Cuando Francesca se acercó a la cama vio impactada que Regina había adelgazado mucho. Parecía diez años mayor. Llevaba un camisón y encima una bata completamente deshilachada. El pelo, que siempre llevaba peinado con cuidado, le colgaba desgreñado y sin peinar hasta los hombros. La Regina que Francesca había conocido al principio no se parecía en nada a aquella mujer.

Francesca se acomodó en una silla junto a la cama. Regina apartó la mirada de ella y volvió a mirar por la ventana, ensimismada. Todas las cortinas estaban corridas, excepto una que le permitía ver un poco del cielo. Francesca vio que Regina había llorado desconsolada. Tenía los ojos rojos e hinchados.

—¿Cómo estás? —preguntó Francesca con ternura.

—Normal —contestó Regina—. ¿Y cómo te va a ti?

A Francesca le sorprendió la pregunta.

—Me va bien. —Casi tenía mala conciencia por ser feliz.

Regina la observó por un instante y advirtió la expresión de enamorada en el rostro de Francesca. Sin preguntar, ya sabía que Frannie y Neal habían solucionado todos los problemas que los atormentaban, y Francesca estaba aún más guapa, lo que le recordó de nuevo el dolor de su hijo.

—¿Qué te trae por aquí?

—Me preocupo por ti.

Regina estaba emocionada.

—Ojalá fuera a mí a quien llevaran a la horca, en vez de a mi hijo —dijo, y le asomaron lágrimas a los ojos.

—Pero no puedes cambiarte por Monty, Regina. Además, no eres responsable de sus actos.

—Claro que sí. Si le hubiera dicho que eras mi hija, no se habría puesto celoso de tu relación con Neal.

Francesca sabía que Regina decía la verdad, pero recordaba las palabras de Ned. Por muy celoso que estuviera Monty, no había justificación para atentar contra Neal.

—¿Él te culpa?

—No. Dice que acepta su destino, pero yo sé que está aterrorizado. —Hablaba con más energía—. Y yo también. La idea de verlo ahorcado es superior a mis fuerzas. ¡Es tan injusto, Francesca! Ni siquiera Silas mereció la muerte, y eso que era un canalla despiadado, mientras que Monty siempre ha sido un hombre honrado.
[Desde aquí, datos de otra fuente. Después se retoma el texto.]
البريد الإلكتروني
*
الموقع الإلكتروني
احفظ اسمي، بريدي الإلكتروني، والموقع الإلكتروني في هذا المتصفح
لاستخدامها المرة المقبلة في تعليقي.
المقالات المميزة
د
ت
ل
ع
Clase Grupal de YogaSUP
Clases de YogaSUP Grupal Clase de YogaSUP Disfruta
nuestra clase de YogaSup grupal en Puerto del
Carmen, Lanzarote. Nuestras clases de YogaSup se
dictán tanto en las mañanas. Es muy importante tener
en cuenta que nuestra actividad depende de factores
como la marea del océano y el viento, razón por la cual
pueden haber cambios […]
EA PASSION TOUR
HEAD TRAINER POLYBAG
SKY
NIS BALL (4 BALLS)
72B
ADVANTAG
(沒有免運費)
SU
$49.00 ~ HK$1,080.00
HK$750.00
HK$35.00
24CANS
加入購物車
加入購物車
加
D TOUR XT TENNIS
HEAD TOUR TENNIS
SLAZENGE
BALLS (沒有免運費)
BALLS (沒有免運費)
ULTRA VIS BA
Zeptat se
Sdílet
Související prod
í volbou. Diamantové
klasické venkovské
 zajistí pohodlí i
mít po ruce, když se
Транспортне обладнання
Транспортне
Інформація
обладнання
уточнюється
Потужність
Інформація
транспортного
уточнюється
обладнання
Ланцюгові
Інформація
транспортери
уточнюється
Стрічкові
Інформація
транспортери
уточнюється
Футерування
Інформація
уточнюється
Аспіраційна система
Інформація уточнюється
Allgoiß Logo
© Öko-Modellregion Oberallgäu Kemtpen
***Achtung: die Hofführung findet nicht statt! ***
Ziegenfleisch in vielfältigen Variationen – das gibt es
—Si su abogado defensor le explica las circunstancias exactas al juez, puede que este actúe con más clemencia.

—Silas no tenía carácter, pero era apreciado en la comunidad. Con el tiempo hizo algunos amigos influyentes, entre ellos el juez Gleeson. Si lleva él el proceso contra Monty, le dará un escarmiento, estoy segura. Si Frederick siguiera vivo, sabría qué hacer. Era muy respetado, y con razón. Lo echo mucho de menos. Cada vez que bajo a la planta inferior oigo su silla de ruedas —dijo Regina, que se tapó los oídos con las manos—. Ese ruido no cesa nunca…
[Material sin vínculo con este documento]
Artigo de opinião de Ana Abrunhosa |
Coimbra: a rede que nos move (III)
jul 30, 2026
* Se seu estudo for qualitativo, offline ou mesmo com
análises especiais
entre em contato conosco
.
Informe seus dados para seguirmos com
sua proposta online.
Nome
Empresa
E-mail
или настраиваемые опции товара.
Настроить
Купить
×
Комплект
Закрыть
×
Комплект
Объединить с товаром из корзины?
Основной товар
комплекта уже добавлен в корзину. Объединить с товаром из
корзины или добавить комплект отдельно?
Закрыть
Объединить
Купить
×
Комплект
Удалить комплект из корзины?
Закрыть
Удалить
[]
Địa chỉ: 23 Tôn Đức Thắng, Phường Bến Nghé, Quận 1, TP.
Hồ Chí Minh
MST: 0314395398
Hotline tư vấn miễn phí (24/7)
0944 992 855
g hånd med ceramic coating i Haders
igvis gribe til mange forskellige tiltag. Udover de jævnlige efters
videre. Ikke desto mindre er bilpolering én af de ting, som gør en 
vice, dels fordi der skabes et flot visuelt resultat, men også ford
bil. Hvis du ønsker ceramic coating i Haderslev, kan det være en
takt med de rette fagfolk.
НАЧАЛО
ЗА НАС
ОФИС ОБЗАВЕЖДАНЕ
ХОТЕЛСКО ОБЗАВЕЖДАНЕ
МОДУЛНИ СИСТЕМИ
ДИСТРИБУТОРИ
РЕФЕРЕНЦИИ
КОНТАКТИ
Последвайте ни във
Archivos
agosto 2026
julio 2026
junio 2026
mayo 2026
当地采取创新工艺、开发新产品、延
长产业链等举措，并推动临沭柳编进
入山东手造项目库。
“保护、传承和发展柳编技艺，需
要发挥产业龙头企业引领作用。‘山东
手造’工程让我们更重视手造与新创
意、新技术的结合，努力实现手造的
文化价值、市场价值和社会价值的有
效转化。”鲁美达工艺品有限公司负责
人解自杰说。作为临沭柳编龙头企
Francesca sintió una profunda compasión. Se levantó, se sentó en la cama y abrazó a Regina, que dejó correr las lágrimas con libertad sobre su hombro.

Por primera vez, Francesca se sintió hija suya.
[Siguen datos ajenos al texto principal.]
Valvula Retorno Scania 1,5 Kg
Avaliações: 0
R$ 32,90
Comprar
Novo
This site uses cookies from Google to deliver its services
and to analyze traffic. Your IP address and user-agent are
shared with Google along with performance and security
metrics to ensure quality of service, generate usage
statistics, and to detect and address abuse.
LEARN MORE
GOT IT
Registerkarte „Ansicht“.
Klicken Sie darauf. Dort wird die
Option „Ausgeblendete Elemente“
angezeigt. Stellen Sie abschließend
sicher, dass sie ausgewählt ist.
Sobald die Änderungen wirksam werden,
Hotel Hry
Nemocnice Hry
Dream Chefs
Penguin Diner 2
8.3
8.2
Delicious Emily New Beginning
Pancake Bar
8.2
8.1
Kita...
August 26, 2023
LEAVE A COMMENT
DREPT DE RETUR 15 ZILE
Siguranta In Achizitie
—Tengo que regresar a la ciudad —anunció Francesca al cabo de un rato.

Regina asintió y le secó la cara, bañada en lágrimas, con un pañuelo arrugado. Francesca vio que le costaba dejarla marchar, pero tenía que irse. No quería que Neal se enterara de su visita a Regina, no lo entendería.

—Rezaré por Monty —dijo Francesca, y se volvió hacia la puerta.

Regina asintió, agotada, y se sumió de nuevo en su depresión. Aquella mujer, antes tan orgullosa y fuerte, ahora estaba hecha un despojo.

—No merezco que me llames «madre» —dijo Regina en voz baja. Francesca se detuvo delante de la puerta y se dio la vuelta. Era obvio que Regina la había oído llamarla «madre». Miró por las puertas abiertas del balcón hacia el cielo nublado—. Y tampoco merezco un hijo como Monty.

A Francesca le asaltó el miedo de que pudiera hacer una tontería. Miró hacia el balcón y se imaginó a Regina saltando por él.

—Has cometido errores, Regina, pero todo el mundo se equivoca. Yo te he perdonado, y Monty también lo hará, si no lo ha hecho ya.

—Preferiría que estuviera furioso conmigo, pero nada más lejos. Incluso me dijo que le habría gustado tener una hermana, y que cree que Frederick me habría perdonado. Eso solo empeora la situación, porque, de no haber dudado del amor de mi marido, mi hijo ahora no estaría amenazado con la horca.

—Por desgracia no podemos retroceder en el tiempo —dijo Francesca en voz baja.

—No, no podemos —admitió Regina—. Si fuera así, habría hecho las cosas de forma muy distinta.